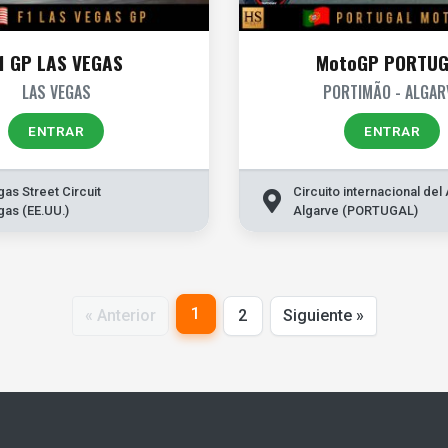
1 GP LAS VEGAS
MotoGP PORTU
LAS VEGAS
PORTIMÃO - ALGAR
ENTRAR
ENTRAR
as Street Circuit
Circuito internacional del
gas (EE.UU.)
Algarve (PORTUGAL)
1
« Anterior
2
Siguiente »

> [Exercise aim]: Without any pictures, print the whole listing again exactly as it stands.

> [Exercise output]:
1 GP LAS VEGAS
MotoGP PORTU
LAS VEGAS
PORTIMÃO - ALGAR
ENTRAR
ENTRAR
as Street Circuit
Circuito internacional del
gas (EE.UU.)
Algarve (PORTUGAL)
1
« Anterior
2
Siguiente »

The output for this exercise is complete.